DESCRIPTION OF THE TASK:
Go through the records below and set each one down exactly, leaving out any pictures.

= = = = =

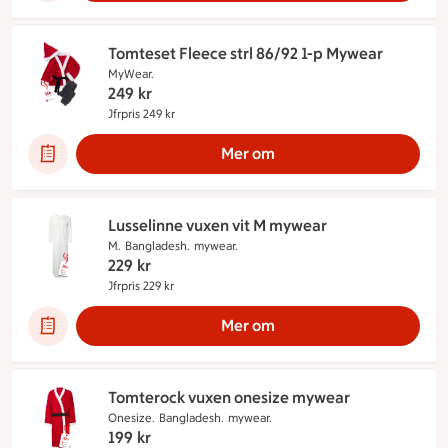
Tomteset Fleece strl 86/92 1-p Mywear
MyWear.
249
kr
Jfrpris 249 kr
Jämförpris 249 kr
Mer om
Lusselinne vuxen vit M mywear
M.
Bangladesh.
mywear.
229
kr
Jfrpris 229 kr
Jämförpris 229 kr
Mer om
Tomterock vuxen onesize mywear
Onesize.
Bangladesh.
mywear.
199
kr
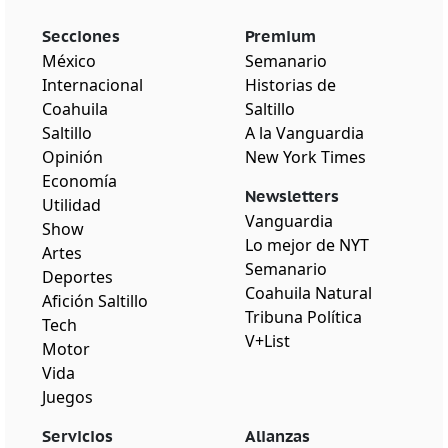
Secciones
Premium
México
Semanario
Internacional
Historias de
Coahuila
Saltillo
Saltillo
A la Vanguardia
Opinión
New York Times
Economía
Newsletters
Utilidad
Vanguardia
Show
Lo mejor de NYT
Artes
Semanario
Deportes
Coahuila Natural
Afición Saltillo
Tribuna Política
Tech
V+List
Motor
Vida
Juegos
Servicios
Alianzas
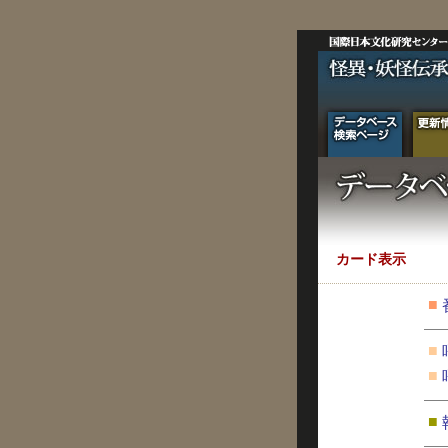
カード表示
■
■
■
■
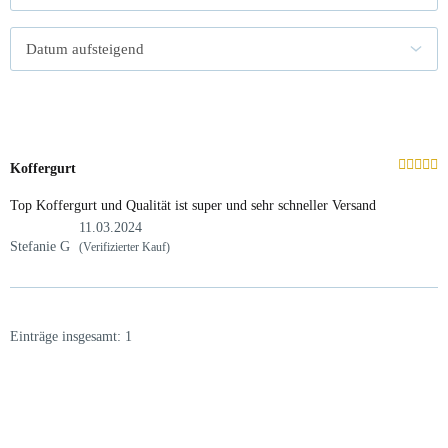
Koffergurt
Top Koffergurt und Qualität ist super und sehr schneller Versand
11.03.2024
Stefanie G
(Verifizierter Kauf)
Einträge insgesamt: 1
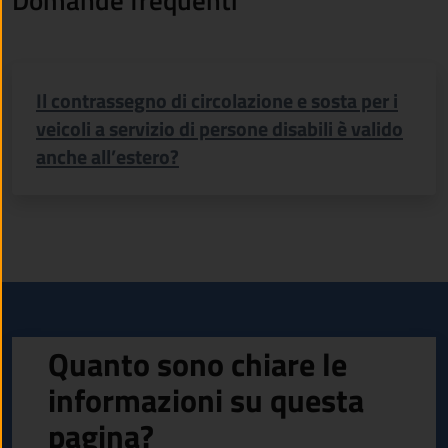
Il contrassegno di circolazione e sosta per i
veicoli a servizio di persone disabili è valido
anche all’estero?
Quanto sono chiare le
informazioni su questa
pagina?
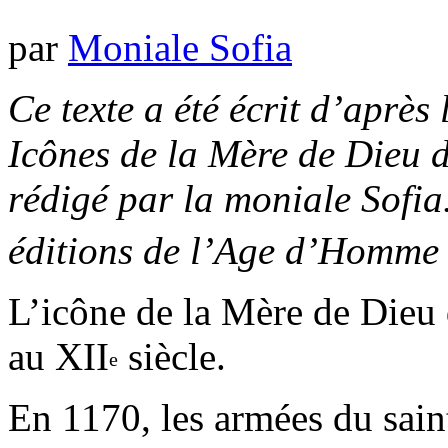
par
Moniale Sofia
Ce texte a été écrit d’après 
Icônes de la Mère de Dieu d
rédigé par la moniale Sofia.
éditions de l’Age d’Homme 
L’icône de la Mère de Dieu 
au XII
siècle.
e
En 1170, les armées du sain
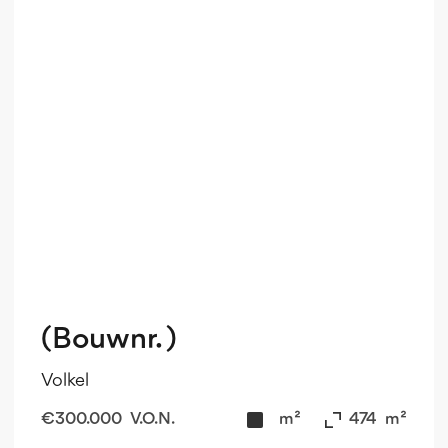
(Bouwnr. )
Volkel
€
300.000
V.O.N.
m²
474
m²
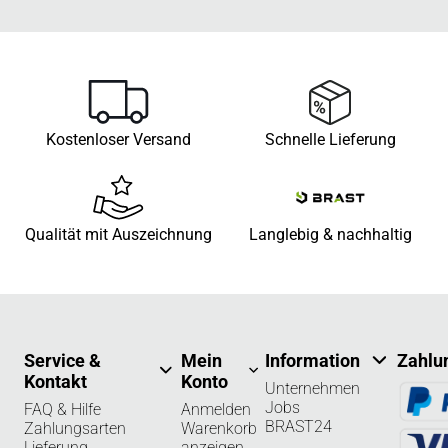
Kostenloser Versand
Schnelle Lieferung
Qualität mit Auszeichnung
Langlebig & nachhaltig
Service &
Mein
Information
Zahlu
Kontakt
Konto
Unternehmen
Jobs
FAQ & Hilfe
Anmelden
BRAST24
Zahlungsarten
Warenkorb
Lieferung
anzeigen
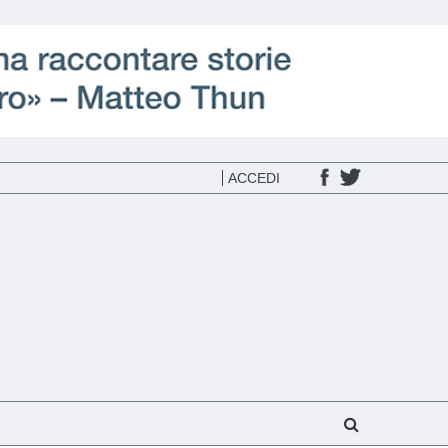
ACCEDI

= = = = =

THE ANSWER:
Tomteset Fleece strl 86/92 1-p Mywear
MyWear.
249
kr
Jfrpris 249 kr
Jämförpris 249 kr
Mer om
Lusselinne vuxen vit M mywear
M.
Bangladesh.
mywear.
229
kr
Jfrpris 229 kr
Jämförpris 229 kr
Mer om
Tomterock vuxen onesize mywear
Onesize.
Bangladesh.
mywear.
199
kr
Secciones
Premium
México
Semanario
Internacional
Historias de
Coahuila
Saltillo
Saltillo
A la Vanguardia
Opinión
New York Times
Economía
Newsletters
Utilidad
Vanguardia
Show
Lo mejor de NYT
Artes
Semanario
Deportes
Coahuila Natural
Afición Saltillo
Tribuna Política
Tech
V+List
Motor
Vida
Juegos
Servicios
Alianzas
カード表示
■
■
■
■
Koffergurt
Top Koffergurt und Qualität ist super und sehr schneller Versand
11.03.2024
Stefanie G
(Verifizierter Kauf)
Einträge insgesamt: 1
Il contrassegno di circolazione e sosta per i
veicoli a servizio di persone disabili è valido
anche all’estero?
Quanto sono chiare le
informazioni su questa
pagina?
par
Moniale Sofia
Ce texte a été écrit d’après 
Icônes de la Mère de Dieu d
rédigé par la moniale Sofia.
éditions de l’Age d’Homme 
L’icône de la Mère de Dieu 
au XII
siècle.
e
En 1170, les armées du sain
(Bouwnr. )
Volkel
€
300.000
V.O.N.
m²
474
m²
Kostenloser Versand
Schnelle Lieferung
Qualität mit Auszeichnung
Langlebig & nachhaltig
Service &
Mein
Information
Zahlu
Kontakt
Konto
Unternehmen
Jobs
FAQ & Hilfe
Anmelden
BRAST24
Zahlungsarten
Warenkorb
Lieferung
anzeigen
ACCEDI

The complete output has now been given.